Secrets of resiliency of our front office

How does a modern bank? There is a back office where various operations are carried out, accounts are kept and reporting. There is a middle office where decisions are made and risks are assessed, where credit risks are assessed and fraudsters are counteracted. And there is a front office where they serve customers and are responsible for their interaction with the bank through various channels.

Sberbank employs hundreds of systems of varying availability and reliability. It has its own development, and boxed solutions with varying degrees of customization, different SLA. All systems are integrated with each other in a huge number of ways. In this post we will describe how the whole front-end anthill is assembled in such a way as to provide uninterrupted customer service.

Let's start with the theory. The key principles on which a fault-tolerant system is built can be borrowed from a submarine:

The submarine is divided into independent compartments. If one compartment is flooded, the rest still survive.
All critical components are reserved. Engines, oxygen cylinders. And the Beatles also reserved periscopes with portholes.
The submarine is protected from critical conditions on the surface - if necessary, it can go deep and work there as if nothing had happened.

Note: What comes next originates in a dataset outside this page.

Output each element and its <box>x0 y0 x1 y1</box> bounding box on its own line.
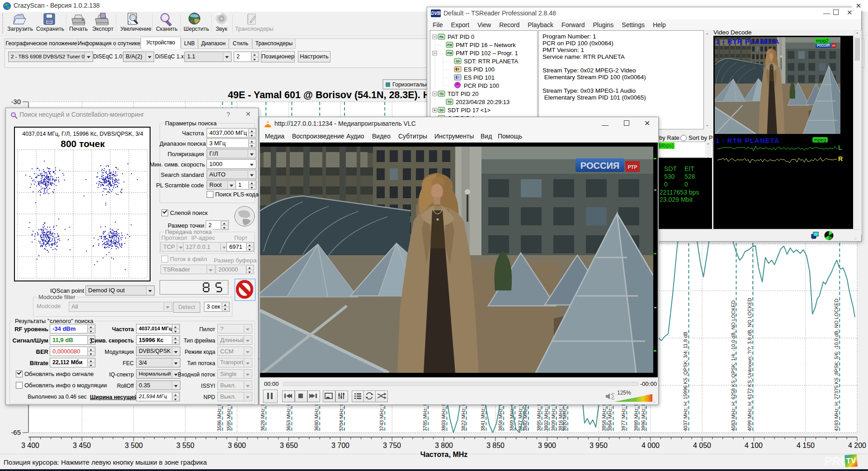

We illustrate the first principle with an example from our practice. We had a distributed cache system. And once under load, one of the cache data nodes failed. No problem: the controller redistributed the data to the remaining nodes to maintain the necessary replication. But as a result of the redistribution, network traffic jumped and packets began to be lost - including service cache traffic. At one point, the controller decided that another data node failed, redistributed the data again, the traffic increased ... As a result, in less than a minute the system went down completely. Fortunately, it was on the load circuit and no one was hurt. But we spent a lot of time searching for the cause.

It can be argued that with clustered databases and high-end servers this does not happen - there is a built-in redundancy at the hardware level. To quote Werner Vogels, Amazon CTO: "Everything fails all the time." Both the database clusters and the high-end server fell down. Falling due to configuration errors, due to problems in the management software. With the solution of each problem, our confidence in such solutions decreased. As a result, we came to the conclusion: only those systems that are divided into parts independent from each other — first of all, independent in control, do not fail.

Multiblock architecture

The solution to the problems for us was a multi-block architecture. In it, all hardware components, including databases, are divided into loosely coupled, almost independent blocks. Each unit serves a portion of clients, as when shardirovanii in databases. Nodes within each block are reserved at all levels, including geo-reservation. Any problem in one unit does not affect the others. With the increase in the number of customers, we can easily add new blocks and continue working normally.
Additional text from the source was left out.